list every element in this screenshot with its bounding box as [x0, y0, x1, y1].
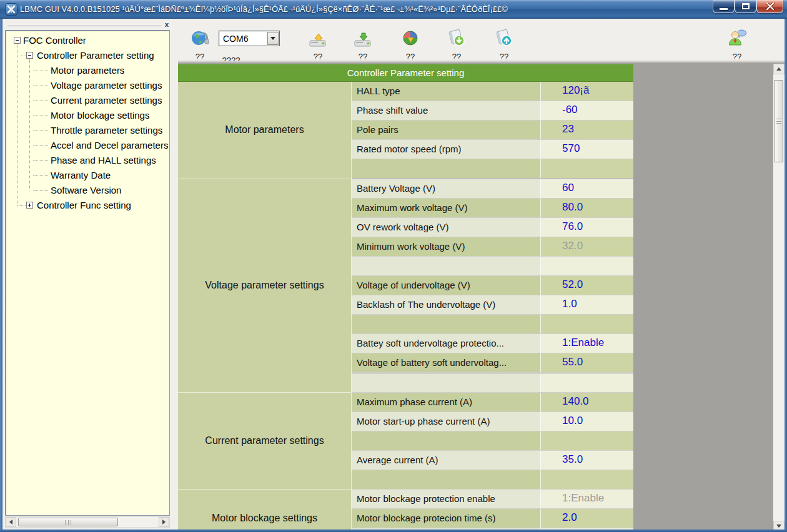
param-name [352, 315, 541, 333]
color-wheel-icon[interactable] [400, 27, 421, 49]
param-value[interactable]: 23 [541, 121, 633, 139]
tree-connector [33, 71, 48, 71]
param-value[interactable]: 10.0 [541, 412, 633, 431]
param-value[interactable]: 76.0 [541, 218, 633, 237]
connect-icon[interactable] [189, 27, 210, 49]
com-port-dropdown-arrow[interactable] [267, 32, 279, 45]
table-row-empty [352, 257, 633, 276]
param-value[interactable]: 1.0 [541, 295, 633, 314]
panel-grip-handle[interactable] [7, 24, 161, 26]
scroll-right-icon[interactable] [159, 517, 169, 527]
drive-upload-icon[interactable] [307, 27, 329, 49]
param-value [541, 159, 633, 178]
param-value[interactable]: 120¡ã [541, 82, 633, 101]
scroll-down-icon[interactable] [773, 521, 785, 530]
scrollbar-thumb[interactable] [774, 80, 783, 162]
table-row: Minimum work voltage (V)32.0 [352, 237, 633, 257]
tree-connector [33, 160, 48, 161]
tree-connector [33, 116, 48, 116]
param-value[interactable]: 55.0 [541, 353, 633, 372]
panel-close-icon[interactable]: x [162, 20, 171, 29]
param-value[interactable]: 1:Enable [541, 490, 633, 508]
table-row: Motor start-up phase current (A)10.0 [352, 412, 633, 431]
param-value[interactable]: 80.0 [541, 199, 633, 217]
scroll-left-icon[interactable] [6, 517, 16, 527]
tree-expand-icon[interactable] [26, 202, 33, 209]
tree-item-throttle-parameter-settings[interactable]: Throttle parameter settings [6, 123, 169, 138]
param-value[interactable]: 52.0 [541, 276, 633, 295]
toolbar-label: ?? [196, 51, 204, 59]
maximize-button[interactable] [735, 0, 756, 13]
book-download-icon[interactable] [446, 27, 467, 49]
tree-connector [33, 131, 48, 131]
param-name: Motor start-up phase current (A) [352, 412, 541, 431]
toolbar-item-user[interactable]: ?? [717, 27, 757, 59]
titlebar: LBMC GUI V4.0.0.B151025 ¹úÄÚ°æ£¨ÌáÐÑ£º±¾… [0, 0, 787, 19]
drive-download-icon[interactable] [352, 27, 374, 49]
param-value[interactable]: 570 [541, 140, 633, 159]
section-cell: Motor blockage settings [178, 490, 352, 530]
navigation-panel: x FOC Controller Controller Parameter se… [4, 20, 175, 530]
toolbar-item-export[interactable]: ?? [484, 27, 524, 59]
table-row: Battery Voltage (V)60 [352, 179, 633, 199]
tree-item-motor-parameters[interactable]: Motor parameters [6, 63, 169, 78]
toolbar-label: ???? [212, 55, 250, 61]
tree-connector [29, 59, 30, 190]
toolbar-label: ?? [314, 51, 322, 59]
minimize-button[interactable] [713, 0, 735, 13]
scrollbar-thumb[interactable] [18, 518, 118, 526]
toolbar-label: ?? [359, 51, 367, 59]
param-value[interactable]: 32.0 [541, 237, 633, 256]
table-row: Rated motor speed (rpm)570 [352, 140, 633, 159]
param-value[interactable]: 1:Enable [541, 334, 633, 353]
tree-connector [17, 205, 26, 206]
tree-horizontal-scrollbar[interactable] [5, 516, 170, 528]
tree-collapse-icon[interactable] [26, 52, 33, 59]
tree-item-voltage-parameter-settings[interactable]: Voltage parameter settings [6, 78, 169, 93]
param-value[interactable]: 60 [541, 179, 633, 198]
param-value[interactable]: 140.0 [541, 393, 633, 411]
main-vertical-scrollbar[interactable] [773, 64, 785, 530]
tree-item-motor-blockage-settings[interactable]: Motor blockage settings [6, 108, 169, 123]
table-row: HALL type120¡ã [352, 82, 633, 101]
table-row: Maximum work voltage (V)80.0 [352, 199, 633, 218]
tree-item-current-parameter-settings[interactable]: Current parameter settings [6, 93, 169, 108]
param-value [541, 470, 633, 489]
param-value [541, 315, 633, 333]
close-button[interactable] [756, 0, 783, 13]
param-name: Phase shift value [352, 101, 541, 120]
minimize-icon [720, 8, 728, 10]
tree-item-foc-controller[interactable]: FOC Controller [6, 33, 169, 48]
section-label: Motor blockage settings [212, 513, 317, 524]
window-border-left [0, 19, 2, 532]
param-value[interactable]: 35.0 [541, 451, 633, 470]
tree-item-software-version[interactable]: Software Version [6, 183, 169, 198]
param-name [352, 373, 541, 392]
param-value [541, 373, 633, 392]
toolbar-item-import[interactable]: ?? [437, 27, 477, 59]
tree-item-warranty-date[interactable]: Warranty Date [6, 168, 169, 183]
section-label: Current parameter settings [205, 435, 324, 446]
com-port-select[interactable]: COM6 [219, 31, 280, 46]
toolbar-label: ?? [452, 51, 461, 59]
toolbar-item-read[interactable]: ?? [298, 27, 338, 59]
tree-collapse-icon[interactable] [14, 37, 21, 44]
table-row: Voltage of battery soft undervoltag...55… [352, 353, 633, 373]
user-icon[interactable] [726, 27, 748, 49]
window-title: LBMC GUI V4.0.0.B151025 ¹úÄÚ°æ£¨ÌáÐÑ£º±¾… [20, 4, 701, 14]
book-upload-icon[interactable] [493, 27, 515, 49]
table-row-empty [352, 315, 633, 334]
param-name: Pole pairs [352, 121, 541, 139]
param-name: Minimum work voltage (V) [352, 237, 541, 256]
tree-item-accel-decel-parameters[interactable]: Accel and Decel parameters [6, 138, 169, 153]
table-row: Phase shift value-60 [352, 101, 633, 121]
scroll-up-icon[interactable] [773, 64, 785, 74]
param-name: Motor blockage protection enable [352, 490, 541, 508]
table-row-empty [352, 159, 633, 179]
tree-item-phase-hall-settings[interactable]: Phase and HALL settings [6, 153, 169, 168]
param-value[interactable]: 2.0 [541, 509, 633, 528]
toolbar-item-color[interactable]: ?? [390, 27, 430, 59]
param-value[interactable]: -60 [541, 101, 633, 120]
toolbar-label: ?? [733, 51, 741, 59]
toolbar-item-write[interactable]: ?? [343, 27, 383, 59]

━━━━━━━━━━

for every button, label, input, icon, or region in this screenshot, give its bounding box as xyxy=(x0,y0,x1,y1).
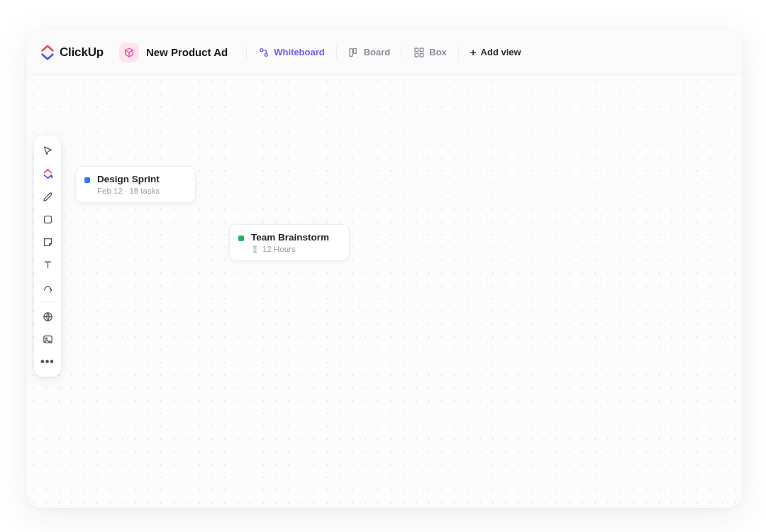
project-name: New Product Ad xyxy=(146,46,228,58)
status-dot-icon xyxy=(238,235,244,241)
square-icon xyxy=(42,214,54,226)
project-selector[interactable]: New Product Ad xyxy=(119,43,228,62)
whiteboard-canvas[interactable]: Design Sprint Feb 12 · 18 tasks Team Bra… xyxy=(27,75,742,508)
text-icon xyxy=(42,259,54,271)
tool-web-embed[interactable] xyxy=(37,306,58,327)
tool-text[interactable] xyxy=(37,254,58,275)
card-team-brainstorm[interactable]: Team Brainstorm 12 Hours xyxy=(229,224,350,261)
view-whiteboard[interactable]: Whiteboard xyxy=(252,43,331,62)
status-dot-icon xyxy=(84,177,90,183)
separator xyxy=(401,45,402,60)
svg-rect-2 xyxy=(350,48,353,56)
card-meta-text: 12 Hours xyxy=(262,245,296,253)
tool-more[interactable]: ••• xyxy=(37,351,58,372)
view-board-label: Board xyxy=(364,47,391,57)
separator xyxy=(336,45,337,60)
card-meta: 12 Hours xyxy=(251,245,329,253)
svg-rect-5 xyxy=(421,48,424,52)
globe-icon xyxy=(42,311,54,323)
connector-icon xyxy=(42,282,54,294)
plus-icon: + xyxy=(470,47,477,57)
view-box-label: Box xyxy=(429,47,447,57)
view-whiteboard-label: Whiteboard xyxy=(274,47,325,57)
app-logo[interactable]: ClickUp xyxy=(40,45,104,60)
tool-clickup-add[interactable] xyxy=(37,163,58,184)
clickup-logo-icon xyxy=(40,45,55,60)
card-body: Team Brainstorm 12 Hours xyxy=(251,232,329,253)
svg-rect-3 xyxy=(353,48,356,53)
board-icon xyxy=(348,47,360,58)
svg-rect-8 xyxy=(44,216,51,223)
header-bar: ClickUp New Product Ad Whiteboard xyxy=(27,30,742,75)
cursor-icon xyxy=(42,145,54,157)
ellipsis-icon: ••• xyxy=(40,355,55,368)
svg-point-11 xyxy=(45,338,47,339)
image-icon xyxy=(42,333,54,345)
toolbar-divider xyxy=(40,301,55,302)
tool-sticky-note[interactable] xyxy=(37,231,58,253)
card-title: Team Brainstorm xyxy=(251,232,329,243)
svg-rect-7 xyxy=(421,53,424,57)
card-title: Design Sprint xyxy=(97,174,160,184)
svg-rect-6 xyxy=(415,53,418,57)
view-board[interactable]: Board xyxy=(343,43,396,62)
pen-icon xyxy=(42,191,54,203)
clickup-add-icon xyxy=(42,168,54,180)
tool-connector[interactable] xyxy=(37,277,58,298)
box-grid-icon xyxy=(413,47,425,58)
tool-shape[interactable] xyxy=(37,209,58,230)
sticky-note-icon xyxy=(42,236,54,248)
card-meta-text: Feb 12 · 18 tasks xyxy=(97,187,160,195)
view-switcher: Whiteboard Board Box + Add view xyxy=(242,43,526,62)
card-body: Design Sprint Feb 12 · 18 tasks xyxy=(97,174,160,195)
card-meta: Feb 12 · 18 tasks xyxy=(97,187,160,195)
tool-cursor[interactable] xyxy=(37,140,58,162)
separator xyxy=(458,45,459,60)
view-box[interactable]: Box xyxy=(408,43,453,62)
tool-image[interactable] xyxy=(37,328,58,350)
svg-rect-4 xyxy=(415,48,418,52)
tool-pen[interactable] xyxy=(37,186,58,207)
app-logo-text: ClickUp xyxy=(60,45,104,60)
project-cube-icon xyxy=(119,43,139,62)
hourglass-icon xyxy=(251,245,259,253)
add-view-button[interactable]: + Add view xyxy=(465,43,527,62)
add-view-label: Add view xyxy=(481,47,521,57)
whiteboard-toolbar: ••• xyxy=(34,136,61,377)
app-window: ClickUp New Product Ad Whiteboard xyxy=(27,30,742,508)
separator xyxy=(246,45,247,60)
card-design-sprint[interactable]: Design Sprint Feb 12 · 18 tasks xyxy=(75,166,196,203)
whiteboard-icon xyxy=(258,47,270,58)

━━━━━━━━━━

• [Exercise prompt]: Search the material for the string "window" and show every line that has it.

• [Response to this exercise]:
window-border-left [0, 19, 2, 532]
window-title: LBMC GUI V4.0.0.B151025 ¹úÄÚ°æ£¨ÌáÐÑ£º±¾… [20, 4, 701, 14]
app-window: ClickUp New Product Ad Whiteboard xyxy=(27,30,742,508)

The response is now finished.